- _SOURCE MATERIAL_
....

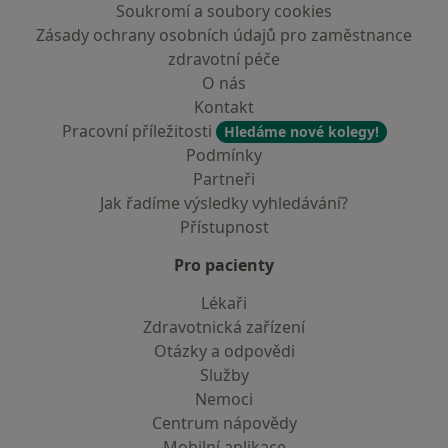
Soukromí a soubory cookies
Zásady ochrany osobních údajů pro zaměstnance
zdravotní péče
O nás
Kontakt
Pracovní příležitosti
Hledáme nové kolegy!
Podmínky
Partneři
Jak řadíme výsledky vyhledávání?
Přístupnost
Pro pacienty
Lékaři
Zdravotnická zařízení
Otázky a odpovědi
Služby
Nemoci
Centrum nápovědy
Mobilní aplikace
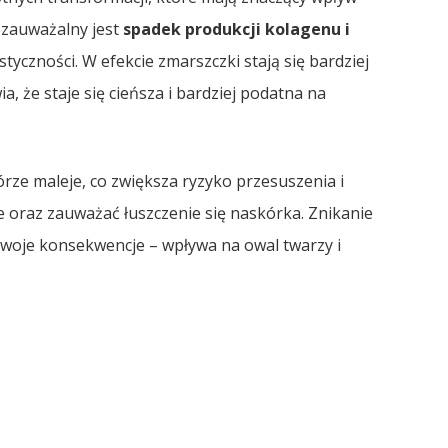
 zauważalny jest
spadek produkcji kolagenu i
astyczności. W efekcie zmarszczki stają się bardziej
a, że staje się cieńsza i bardziej podatna na
rze maleje, co zwiększa ryzyko przesuszenia i
 oraz zauważać łuszczenie się naskórka. Znikanie
 swoje konsekwencje – wpływa na owal twarzy i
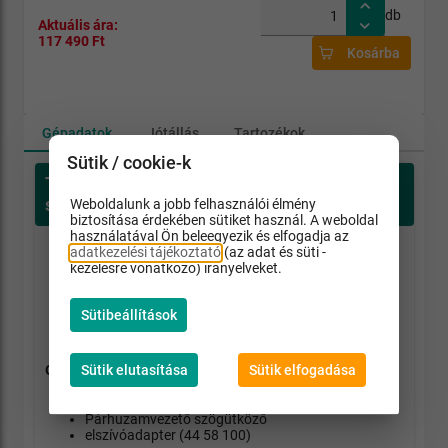
db
Aktuális ára:
117 490 Ft
Kosárba
Gépadatok
Jótállás
Tartozékok
Sütik / cookie-k
Termékleírás (MetaboBAS 261 PRECISION
szalagfűrész)
Weboldalunk a jobb felhasználói élmény
biztosítása érdekében sütiket használ. A weboldal
használatával Ön beleegyezik és elfogadja az
adatkezelési tájékoztató
(az adat és süti -
Nagy precizításu és stabil gép a legmagasabb
kezelésre vonatkozó) irányelveket.
vágásminőségre
Gondozásmentes halk indukciós motor
motorfékkel és túlterhelés elleni védelemmel
Sütibeállítások
szerszám nélkül beállítható alsó és felső precíziós
HSS háromgörgős lapvezetés
Sütik elutasítása
Sütik elfogadása
Géppel szállított tartozékok
A6 univerzális szalagfűrészlap
Párhuzamvezető szögütköző
elszívóadapter (44 58 100)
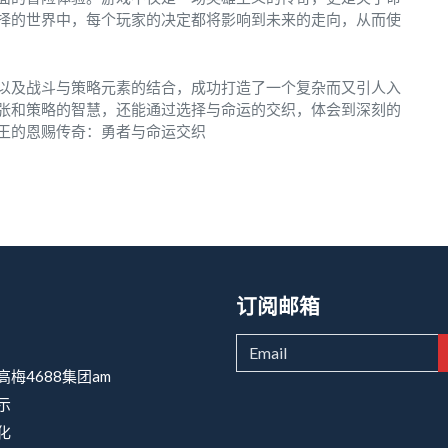
择的世界中，每个玩家的决定都将影响到未来的走向，从而使
以及战斗与策略元素的结合，成功打造了一个复杂而又引人入
张和策略的智慧，还能通过选择与命运的交织，体会到深刻的
王的恩赐传奇：勇者与命运交织
订阅邮箱
高梅4688集团am
示
化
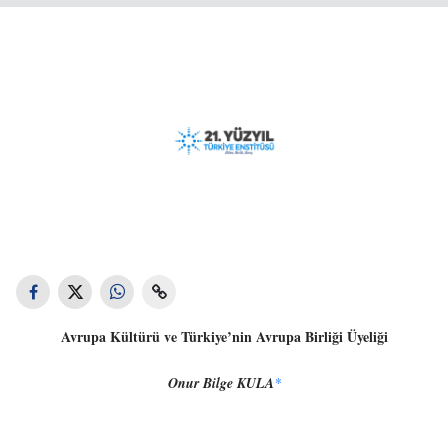
Avrupa Kültürü ve Türkiye’nin Avrupa Birliği Üyeliği
Onur Bilge KULA
*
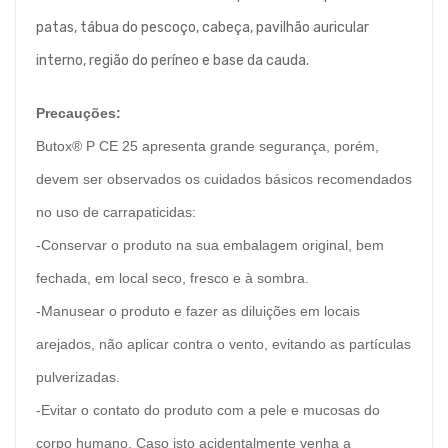
patas, tábua do pescoço, cabeça, pavilhão auricular
interno, região do períneo e base da cauda.
Precauções:
Butox® P CE 25 apresenta grande segurança, porém,
devem ser observados os cuidados básicos recomendados
no uso de carrapaticidas:
-Conservar o produto na sua embalagem original, bem
fechada, em local seco, fresco e à sombra.
-Manusear o produto e fazer as diluições em locais
arejados, não aplicar contra o vento, evitando as partículas
pulverizadas.
-Evitar o contato do produto com a pele e mucosas do
corpo humano. Caso isto acidentalmente venha a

....

- _EXERCISE DIRECTIONS_
Only the pictures are dropped. Otherwise, write out the listing exactly.

- _RESULT_
Soukromí a soubory cookies
Zásady ochrany osobních údajů pro zaměstnance
zdravotní péče
O nás
Kontakt
Pracovní příležitosti
Hledáme nové kolegy!
Podmínky
Partneři
Jak řadíme výsledky vyhledávání?
Přístupnost
Pro pacienty
Lékaři
Zdravotnická zařízení
Otázky a odpovědi
Služby
Nemoci
Centrum nápovědy
Mobilní aplikace
 zauważalny jest
spadek produkcji kolagenu i
astyczności. W efekcie zmarszczki stają się bardziej
a, że staje się cieńsza i bardziej podatna na
rze maleje, co zwiększa ryzyko przesuszenia i
 oraz zauważać łuszczenie się naskórka. Znikanie
 swoje konsekwencje – wpływa na owal twarzy i
db
Aktuális ára:
117 490 Ft
Kosárba
Gépadatok
Jótállás
Tartozékok
Sütik / cookie-k
Termékleírás (MetaboBAS 261 PRECISION
szalagfűrész)
Weboldalunk a jobb felhasználói élmény
biztosítása érdekében sütiket használ. A weboldal
használatával Ön beleegyezik és elfogadja az
adatkezelési tájékoztató
(az adat és süti -
Nagy precizításu és stabil gép a legmagasabb
kezelésre vonatkozó) irányelveket.
vágásminőségre
Gondozásmentes halk indukciós motor
motorfékkel és túlterhelés elleni védelemmel
Sütibeállítások
szerszám nélkül beállítható alsó és felső precíziós
HSS háromgörgős lapvezetés
Sütik elutasítása
Sütik elfogadása
Géppel szállított tartozékok
A6 univerzális szalagfűrészlap
Párhuzamvezető szögütköző
elszívóadapter (44 58 100)
择的世界中，每个玩家的决定都将影响到未来的走向，从而使
以及战斗与策略元素的结合，成功打造了一个复杂而又引人入
张和策略的智慧，还能通过选择与命运的交织，体会到深刻的
王的恩赐传奇：勇者与命运交织
订阅邮箱
高梅4688集团am
示
化
Avrupa Kültürü ve Türkiye’nin Avrupa Birliği Üyeliği
Onur Bilge KULA
*
patas, tábua do pescoço, cabeça, pavilhão auricular
interno, região do períneo e base da cauda.
Precauções:
Butox® P CE 25 apresenta grande segurança, porém,
devem ser observados os cuidados básicos recomendados
no uso de carrapaticidas:
-Conservar o produto na sua embalagem original, bem
fechada, em local seco, fresco e à sombra.
-Manusear o produto e fazer as diluições em locais
arejados, não aplicar contra o vento, evitando as partículas
pulverizadas.
-Evitar o contato do produto com a pele e mucosas do
corpo humano. Caso isto acidentalmente venha a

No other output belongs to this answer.